La querelle des Universaux - Alain de Libera / Notes de lecture # 5

"fécondation in vitraux" - Les chats de Geluck

Nota : La signification et l'usage de mes glyphes, comme le schéma général de l'Imaginaire du Sujet, sont présentés ici: "Résumé"

([∃]𓁝⇅𓁜[⚤]𓁝⇅𓁜[#]𓁝⊥𓁜[♲]𓁝⇆𓁜[∅])𓂀

J'ai situé certains concepts Japonais, tels que Mu 無, Ma/Aïda 間, espace
空間 et temps 時間 dans cette grille de lecture, ici : "L'espace-temps / Ma"

([∃]𓁝⇅𓁜[時間]𓁝⇅𓁜[空間]𓁝⊥𓁜[間]𓁝⇆𓁜[無])𓂀

Pour le schéma développé de l'imaginaire voir: "Mettre un peu d'ordre dans sa tête"

𓂀          
  [∃] [⚤] [#] [♲] [∅]
  [∃] [⚤] [#] [♲] [∅]
  [∃] [⚤] [#] [♲] [∅]
  [∃] [⚤] [#] [♲] [∅] 

- Après le temps qu'il m'a fallu pour comprendre que la dialectique est à prendre au sérieux pour aborder la scolastique, (voir #4), il est temps de revenir à notre lecture.

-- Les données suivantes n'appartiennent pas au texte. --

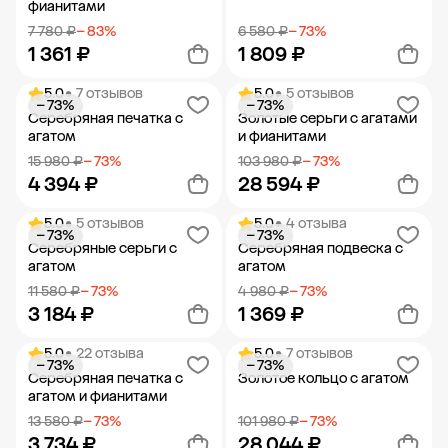
фианитами
7 780 ₽
− 83%
6 580 ₽
− 73%
1 361 ₽
1 809 ₽
5.0
• 7 отзывов
5.0
• 5 отзывов
− 73%
− 73%
Добавить в корзину
Добавить в корзину
Серебряная печатка с
Золотые серьги с агатами
агатом
и фианитами
15 980 ₽
− 73%
103 980 ₽
− 73%
4 394 ₽
28 594 ₽
5.0
• 5 отзывов
5.0
• 4 отзыва
− 73%
− 73%
Добавить в корзину
Добавить в корзину
Серебряные серьги с
Серебряная подвеска с
агатом
агатом
11 580 ₽
− 73%
4 980 ₽
− 73%
3 184 ₽
1 369 ₽
5.0
• 22 отзыва
5.0
• 7 отзывов
− 73%
− 73%
Добавить в корзину
Добавить в корзину
Серебряная печатка с
Золотое кольцо с агатом
агатом и фианитами
13 580 ₽
− 73%
101 980 ₽
− 73%
3 734 ₽
28 044 ₽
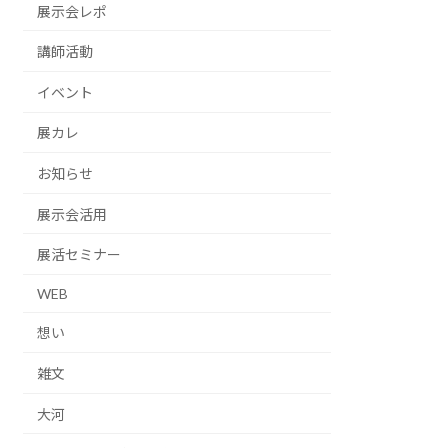
展示会レポ
講師活動
イベント
展カレ
お知らせ
展示会活用
展活セミナー
WEB
想い
雑文
大河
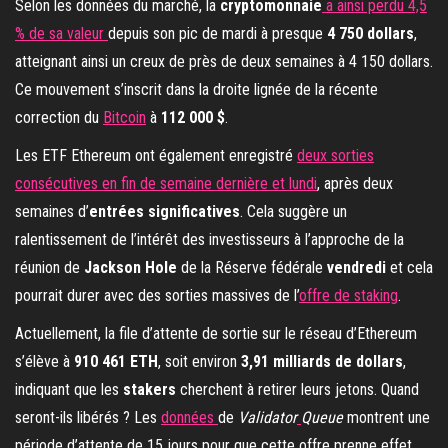
Selon les données du marché, la
cryptomonnaie
a ainsi perdu 4,5
% de sa valeur
depuis son pic de mardi à presque
4 750 dollars
,
atteignant ainsi un creux de près de deux semaines à 4 150 dollars.
Ce mouvement s’inscrit dans la droite lignée de la récente
correction du
Bitcoin
à
112 000 $
.
Les ETF Ethereum ont également enregistré
deux sorties
consécutives en fin de semaine dernière et lundi
, après deux
semaines d’
entrées significatives
. Cela suggère un
ralentissement de l’intérêt des investisseurs à l’approche de la
réunion de
Jackson Hole
de la Réserve fédérale
vendredi
et cela
pourrait durer avec des sorties massives de l’
offre de staking
.
Actuellement, la file d’attente de sortie sur le réseau d’Ethereum
s’élève à
910 461 ETH
, soit environ
3,91 milliards de dollars
,
indiquant que les
stakers
cherchent à retirer leurs jetons. Quand
seront-ils libérés ? Les
données
de
Validator
Queue
montrent une
période d’attente de 15 jours pour que cette offre prenne effet.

- Deux mots, quand même, pour situer tes dernières réflexions ?

- Volontiers :

1/ J'ai compris que, sous forme "objective" (les mots représentants des concepts tels qu'existence, subsistance, esprit, sujet connaissant etc.), l'alternative :

"les genres et les espèces :

  • ont-ils une existence réelle («subsistance») au titre de formes séparées ou;
  • existent-ils seulement dans l’esprit du sujet connaissant",

exprime (ou réifie), deux mouvements Imaginaires du Sujet, qui donneront chez Spinoza les entendements de 1e et de 2e espèce, que je symbolise pour nos besoins par S↑ et S↓;

2/ La dispute se situant au niveau du discours [⚤], avec la logique du premier ordre, les protagonistes doivent choisir exclusivement l'une ou l'autre des branches de l'alternative, il n'y a pas de moyen terme, ni coexistence possible des deux mouvements S↑ et S↓.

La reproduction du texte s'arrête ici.